=== Excerpted records ===
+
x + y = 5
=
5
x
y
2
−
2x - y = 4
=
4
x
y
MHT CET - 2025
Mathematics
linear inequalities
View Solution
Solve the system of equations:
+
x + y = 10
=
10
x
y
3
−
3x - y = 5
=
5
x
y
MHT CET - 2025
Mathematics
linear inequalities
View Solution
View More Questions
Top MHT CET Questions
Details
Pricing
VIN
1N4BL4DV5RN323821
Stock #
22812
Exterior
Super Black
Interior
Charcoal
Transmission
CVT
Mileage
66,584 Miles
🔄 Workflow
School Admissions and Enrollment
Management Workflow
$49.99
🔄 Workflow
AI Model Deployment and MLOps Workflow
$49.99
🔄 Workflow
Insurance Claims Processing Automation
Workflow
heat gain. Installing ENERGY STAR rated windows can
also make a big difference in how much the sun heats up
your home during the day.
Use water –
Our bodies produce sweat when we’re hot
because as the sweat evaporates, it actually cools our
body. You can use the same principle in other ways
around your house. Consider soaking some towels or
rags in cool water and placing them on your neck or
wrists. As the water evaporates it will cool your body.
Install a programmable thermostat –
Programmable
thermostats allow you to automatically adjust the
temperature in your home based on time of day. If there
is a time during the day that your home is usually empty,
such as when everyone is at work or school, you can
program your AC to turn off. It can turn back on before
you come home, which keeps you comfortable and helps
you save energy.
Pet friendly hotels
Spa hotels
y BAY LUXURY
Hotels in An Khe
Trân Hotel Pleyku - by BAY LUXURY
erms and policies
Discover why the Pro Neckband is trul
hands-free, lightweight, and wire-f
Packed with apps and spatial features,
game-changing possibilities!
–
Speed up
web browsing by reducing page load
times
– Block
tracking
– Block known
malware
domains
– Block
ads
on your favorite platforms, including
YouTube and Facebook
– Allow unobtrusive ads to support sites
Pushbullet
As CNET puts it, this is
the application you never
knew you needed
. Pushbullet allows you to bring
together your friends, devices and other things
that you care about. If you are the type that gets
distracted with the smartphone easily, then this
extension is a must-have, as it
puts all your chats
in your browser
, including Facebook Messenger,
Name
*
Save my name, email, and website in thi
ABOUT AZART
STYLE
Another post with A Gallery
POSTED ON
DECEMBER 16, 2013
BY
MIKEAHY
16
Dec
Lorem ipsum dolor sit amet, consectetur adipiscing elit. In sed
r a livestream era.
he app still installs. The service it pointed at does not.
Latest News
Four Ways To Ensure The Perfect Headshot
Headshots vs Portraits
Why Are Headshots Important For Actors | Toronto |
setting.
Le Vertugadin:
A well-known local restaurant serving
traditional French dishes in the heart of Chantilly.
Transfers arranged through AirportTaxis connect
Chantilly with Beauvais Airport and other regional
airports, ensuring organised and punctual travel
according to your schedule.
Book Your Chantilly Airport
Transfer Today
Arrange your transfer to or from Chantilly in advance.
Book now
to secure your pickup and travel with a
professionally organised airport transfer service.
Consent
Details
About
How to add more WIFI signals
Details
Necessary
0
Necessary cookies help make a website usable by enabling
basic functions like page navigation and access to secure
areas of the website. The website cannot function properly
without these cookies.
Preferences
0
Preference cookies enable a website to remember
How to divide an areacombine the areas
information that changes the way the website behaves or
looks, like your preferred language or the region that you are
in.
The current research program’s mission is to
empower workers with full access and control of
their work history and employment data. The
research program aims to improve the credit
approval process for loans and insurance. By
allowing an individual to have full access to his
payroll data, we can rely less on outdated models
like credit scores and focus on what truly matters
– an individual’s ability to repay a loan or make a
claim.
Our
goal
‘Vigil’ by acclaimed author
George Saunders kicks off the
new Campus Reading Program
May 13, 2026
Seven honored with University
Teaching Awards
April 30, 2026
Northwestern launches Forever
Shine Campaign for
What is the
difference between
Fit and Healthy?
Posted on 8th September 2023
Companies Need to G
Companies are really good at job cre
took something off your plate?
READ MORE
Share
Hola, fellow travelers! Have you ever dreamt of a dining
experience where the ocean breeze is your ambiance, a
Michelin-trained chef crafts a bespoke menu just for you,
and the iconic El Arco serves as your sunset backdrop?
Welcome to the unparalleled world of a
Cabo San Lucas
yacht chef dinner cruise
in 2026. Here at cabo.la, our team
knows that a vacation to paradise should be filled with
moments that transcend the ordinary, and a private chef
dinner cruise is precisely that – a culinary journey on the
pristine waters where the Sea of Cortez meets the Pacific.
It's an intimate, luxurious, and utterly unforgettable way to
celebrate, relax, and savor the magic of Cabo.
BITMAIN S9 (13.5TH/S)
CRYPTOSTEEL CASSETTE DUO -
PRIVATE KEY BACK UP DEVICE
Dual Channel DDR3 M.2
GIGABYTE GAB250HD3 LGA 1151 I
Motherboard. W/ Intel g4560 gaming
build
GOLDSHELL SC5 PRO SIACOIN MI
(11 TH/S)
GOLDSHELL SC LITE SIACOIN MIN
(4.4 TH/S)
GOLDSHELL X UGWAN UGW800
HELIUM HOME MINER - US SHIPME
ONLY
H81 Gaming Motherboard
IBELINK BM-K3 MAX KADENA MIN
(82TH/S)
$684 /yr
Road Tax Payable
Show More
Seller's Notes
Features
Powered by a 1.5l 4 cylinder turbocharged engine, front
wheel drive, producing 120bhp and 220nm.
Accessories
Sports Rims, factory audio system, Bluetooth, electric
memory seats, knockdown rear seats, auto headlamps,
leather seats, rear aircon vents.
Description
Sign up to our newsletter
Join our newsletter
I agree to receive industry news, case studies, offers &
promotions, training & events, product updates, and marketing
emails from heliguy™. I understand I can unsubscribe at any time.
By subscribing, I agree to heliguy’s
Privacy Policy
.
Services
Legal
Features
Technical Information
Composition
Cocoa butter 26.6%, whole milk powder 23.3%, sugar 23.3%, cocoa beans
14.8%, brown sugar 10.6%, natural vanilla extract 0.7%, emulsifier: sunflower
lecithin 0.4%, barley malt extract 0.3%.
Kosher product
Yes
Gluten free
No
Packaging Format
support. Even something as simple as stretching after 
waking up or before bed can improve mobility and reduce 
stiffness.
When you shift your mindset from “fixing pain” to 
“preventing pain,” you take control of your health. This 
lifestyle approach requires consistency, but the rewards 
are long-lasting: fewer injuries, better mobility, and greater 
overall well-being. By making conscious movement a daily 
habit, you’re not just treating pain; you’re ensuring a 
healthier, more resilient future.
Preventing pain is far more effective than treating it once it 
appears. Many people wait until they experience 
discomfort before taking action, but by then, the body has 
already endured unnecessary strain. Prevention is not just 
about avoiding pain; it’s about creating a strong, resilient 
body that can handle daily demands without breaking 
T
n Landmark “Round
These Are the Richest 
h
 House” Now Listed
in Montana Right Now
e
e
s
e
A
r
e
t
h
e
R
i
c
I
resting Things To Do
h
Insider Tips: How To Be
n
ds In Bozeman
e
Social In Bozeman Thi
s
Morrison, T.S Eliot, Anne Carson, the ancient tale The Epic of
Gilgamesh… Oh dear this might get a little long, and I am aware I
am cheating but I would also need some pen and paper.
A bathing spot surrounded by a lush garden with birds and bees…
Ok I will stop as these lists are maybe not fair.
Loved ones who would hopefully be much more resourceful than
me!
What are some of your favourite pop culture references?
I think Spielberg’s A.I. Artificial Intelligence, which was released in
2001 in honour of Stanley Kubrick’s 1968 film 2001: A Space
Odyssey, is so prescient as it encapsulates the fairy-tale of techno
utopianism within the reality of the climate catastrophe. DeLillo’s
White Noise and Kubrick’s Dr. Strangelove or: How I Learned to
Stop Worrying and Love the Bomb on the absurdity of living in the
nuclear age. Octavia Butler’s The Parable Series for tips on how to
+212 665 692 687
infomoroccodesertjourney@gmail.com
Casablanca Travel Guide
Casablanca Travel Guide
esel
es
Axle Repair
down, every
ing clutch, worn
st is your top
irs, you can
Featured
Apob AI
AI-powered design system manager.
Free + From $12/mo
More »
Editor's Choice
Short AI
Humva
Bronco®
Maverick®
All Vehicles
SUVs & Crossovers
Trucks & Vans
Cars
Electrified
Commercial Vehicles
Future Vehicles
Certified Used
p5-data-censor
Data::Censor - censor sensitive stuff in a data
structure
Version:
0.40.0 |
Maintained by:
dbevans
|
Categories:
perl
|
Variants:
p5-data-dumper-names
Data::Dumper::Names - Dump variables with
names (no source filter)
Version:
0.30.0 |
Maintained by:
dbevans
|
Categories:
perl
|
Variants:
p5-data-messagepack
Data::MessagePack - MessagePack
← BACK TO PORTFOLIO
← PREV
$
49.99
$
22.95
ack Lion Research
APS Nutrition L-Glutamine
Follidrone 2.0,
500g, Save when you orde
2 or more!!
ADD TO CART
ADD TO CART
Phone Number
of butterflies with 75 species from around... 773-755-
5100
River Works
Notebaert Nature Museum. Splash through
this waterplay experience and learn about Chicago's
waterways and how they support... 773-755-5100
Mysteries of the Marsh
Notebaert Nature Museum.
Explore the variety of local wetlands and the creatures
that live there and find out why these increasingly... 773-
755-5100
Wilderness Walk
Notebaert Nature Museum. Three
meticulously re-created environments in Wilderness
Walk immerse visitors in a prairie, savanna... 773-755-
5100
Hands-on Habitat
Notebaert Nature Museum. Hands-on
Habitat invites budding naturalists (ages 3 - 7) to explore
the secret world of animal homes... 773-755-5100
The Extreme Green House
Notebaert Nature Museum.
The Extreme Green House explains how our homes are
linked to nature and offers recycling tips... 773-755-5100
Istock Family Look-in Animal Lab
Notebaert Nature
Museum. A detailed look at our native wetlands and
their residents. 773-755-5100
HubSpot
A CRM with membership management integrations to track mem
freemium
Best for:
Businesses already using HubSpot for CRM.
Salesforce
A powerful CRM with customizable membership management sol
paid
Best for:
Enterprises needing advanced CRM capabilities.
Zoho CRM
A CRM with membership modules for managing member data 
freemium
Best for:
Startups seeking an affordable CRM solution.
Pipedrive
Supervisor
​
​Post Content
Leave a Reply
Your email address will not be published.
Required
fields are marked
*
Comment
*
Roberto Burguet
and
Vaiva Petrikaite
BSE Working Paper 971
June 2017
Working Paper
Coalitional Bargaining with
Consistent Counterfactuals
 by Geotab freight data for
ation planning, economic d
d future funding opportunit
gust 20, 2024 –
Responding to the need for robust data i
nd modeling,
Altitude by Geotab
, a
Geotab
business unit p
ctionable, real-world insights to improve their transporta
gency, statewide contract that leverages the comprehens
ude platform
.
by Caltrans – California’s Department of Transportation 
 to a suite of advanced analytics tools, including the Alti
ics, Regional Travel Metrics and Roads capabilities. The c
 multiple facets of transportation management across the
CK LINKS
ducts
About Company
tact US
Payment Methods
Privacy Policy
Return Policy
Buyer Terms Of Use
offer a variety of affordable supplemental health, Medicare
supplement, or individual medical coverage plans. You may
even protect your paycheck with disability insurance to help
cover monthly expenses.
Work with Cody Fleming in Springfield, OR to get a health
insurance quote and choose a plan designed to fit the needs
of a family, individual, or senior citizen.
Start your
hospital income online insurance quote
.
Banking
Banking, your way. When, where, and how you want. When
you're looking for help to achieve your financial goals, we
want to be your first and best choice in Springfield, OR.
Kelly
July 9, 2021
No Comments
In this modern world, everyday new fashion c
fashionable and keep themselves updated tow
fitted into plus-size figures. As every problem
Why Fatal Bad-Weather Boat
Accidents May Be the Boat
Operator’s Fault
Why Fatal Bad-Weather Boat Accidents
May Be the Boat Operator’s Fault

=== Work task ===
Copy all lines above containing the string "LUXURY".

=== Exercise response ===
y BAY LUXURY
Trân Hotel Pleyku - by BAY LUXURY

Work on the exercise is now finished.